Another Argument Against Modernity’s Dualisms


The debate about online and offline is an understandably great source of contention in a time where the lasting effects of our digital connectedness can be nothing more than speculation. It may take beyond our lifetime to know how our rapidly developing relationship with technology will truly impact humanity. Nathan Jurgenson’s perspectives on our online/offline obsession, however, personally aided me in developing a more comprehensive opinion on the subject.

Essentially, there are two camps discussing online versus offline life. One of them is cautionary, afraid of what our constant connectedness to digital devices will do to our ability to live as “real” humans. Sherry Turkle conducted extensive investigation into this perspective, illustrated in her book Alone Together. The thought is that our online lives are ruining our ability to create meaningful relationships and experiences in our offline ones. On the other side of this debate are people like Nathan Jurgenson, proclaiming that online and offline are useless distinctions, that we now live in such a way that our offline life is informed by our online one, and vis versa, so that we are never either offline or online. He says that we “fetishize” the offline, so that people obsessively place unnecessary value on an idea that is still abundant. He bitingly quips that “maintaining the fiction of the collective loss of the offline for everyone else is merely an attempt to construct their own personal time-outs as more special,” in a sense paralleling these offline-fanatics to pretentious hipsters pretending they are in “some special, elite group with access to the pure offline, turning the real into a fetish and regarding everyone else as a little less real and a little less human.”

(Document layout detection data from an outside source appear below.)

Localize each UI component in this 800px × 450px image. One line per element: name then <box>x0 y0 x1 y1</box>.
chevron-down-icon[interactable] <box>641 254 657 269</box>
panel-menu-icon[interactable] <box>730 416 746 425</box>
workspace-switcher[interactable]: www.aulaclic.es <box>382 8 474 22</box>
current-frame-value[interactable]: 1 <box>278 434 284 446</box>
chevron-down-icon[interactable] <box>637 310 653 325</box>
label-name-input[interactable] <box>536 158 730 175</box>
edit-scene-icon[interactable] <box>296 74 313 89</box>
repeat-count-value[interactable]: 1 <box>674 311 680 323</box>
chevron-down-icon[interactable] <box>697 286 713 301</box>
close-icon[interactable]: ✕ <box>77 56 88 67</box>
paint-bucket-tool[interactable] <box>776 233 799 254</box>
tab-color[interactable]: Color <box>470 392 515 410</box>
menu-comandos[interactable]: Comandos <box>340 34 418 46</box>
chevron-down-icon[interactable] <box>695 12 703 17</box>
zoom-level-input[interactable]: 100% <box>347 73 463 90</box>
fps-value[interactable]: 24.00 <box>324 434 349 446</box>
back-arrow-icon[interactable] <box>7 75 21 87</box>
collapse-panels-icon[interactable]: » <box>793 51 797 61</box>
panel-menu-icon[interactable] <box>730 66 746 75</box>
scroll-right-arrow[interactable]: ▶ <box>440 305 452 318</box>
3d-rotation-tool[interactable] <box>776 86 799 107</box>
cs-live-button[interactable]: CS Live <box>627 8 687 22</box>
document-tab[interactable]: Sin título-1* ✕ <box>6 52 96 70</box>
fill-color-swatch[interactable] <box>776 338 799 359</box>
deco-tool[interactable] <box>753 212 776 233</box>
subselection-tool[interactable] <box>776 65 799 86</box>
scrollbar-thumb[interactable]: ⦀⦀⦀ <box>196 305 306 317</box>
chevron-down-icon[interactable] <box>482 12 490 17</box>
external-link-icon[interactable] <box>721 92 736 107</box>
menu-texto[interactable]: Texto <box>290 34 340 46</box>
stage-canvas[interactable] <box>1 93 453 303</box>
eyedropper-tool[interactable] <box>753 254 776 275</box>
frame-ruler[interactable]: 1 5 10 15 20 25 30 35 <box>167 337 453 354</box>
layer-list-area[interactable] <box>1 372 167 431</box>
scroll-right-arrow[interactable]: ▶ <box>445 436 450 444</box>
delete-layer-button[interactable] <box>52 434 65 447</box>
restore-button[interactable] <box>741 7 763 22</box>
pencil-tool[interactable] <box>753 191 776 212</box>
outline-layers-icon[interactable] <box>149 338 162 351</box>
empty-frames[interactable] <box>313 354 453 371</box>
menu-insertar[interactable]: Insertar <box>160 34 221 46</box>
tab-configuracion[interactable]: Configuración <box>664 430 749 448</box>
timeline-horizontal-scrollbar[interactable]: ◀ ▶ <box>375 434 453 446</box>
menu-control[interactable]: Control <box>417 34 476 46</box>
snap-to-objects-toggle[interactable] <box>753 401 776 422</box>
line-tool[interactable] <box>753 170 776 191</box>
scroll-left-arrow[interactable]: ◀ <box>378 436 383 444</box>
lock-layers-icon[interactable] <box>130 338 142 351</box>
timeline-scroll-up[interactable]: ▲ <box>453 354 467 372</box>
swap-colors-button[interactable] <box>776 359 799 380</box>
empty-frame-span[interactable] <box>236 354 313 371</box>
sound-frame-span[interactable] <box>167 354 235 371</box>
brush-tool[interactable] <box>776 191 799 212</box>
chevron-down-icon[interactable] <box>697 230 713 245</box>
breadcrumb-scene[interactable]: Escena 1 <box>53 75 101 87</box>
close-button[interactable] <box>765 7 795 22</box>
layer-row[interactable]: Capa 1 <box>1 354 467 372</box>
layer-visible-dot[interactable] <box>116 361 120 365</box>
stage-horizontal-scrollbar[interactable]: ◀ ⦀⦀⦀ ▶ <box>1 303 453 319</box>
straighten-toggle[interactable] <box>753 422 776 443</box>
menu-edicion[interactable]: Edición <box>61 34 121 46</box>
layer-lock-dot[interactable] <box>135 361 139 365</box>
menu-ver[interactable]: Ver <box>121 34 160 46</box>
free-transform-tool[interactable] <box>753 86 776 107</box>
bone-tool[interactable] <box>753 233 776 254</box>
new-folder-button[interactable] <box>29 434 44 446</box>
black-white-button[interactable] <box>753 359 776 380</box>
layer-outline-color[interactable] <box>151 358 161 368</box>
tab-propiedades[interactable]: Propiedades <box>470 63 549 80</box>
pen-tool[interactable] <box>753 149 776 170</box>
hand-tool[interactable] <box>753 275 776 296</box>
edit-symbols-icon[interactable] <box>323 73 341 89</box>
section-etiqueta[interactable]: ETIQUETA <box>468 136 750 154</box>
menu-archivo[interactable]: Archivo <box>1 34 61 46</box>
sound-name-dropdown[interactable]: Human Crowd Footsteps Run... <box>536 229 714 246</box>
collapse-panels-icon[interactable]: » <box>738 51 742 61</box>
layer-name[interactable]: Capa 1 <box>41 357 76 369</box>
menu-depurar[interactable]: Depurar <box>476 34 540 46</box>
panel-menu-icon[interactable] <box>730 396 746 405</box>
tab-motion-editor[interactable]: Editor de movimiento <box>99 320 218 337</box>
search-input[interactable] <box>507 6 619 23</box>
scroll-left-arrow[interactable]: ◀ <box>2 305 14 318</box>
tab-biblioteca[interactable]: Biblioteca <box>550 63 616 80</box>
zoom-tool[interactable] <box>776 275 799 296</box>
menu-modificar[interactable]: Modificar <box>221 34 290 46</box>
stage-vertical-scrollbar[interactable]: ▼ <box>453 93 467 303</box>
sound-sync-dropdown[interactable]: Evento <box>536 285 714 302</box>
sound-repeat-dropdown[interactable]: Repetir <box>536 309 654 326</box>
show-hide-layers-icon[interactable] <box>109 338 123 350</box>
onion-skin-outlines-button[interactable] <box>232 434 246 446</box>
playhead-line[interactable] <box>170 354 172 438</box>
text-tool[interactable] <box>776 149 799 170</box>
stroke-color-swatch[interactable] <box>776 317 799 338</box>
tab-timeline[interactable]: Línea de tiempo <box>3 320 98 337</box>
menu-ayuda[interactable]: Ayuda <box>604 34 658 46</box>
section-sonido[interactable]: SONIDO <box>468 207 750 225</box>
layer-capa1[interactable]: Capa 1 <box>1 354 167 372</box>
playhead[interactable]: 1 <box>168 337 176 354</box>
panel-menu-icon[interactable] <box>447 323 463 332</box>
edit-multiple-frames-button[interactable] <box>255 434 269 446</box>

In a manner apart from his snarky commentary, Jurgenson offers us the term “digital dualism” to explain this line of thought that says online and offline are separate entities, and I think this perfectly encapsulates the entire nature of this entire debate. Our society is obsessed with dualisms. We want everything to be neatly categorized into this or that, with nothing in between. We see this in gender, in sexuality — I mean, there’s currently a quote going around the internet at the moment talking about how “our society is so structured on binaries that people think cats are the opposite of dogs.”

McLuhan would chalk this attitude up to a mode of thinking developed in the print era — the era of categorization, linear thought, and structure. And if we look at this debate through that lens, an entirely new understanding of this idea can be made available. People decrying online in favor of offline are people still operating in a print-era mindset; they see it in dualistic categories. People who see online/offline as relatively meaningless descriptors are people operating with a electronic-era mindset. They are able to see things as more fluid, circular, constantly-changing and non-permanent. These are two entirely separate mental frameworks, which means that no matter what issue they discuss, these frameworks are going to influence decidedly different conclusions.

When we consider this debate through that perspective, then, it becomes easier to see that this truly does just come down to the tensions between modern and post-modern thought processes. Of course this restructuring of human life is going to alarm those who are rooted in modern constructions of the world. Online and offline lives are clearly separate. But what post-modern mentalities provide for is the understanding of fluidity between those dualisms. Yes, each exist in different realms, but it is not so simple. There are complexities and overflow between the two — each informs the other. They are not rigid. Such an understanding still allows for criticisms and serious analysis of the interaction between the two; in fact, it allows for even better ones. By not imposing two fixed categories onto the situation, there remains the opportunity to further investigate the gray matter in between — it is not erased within the dualistic structure. That is exactly why I am decidedly within the post-modern camp on this one; a better understanding of how our lives are affected by digital technology can only come if we remove the framework that prevent us from seeing all the complexities of the issue.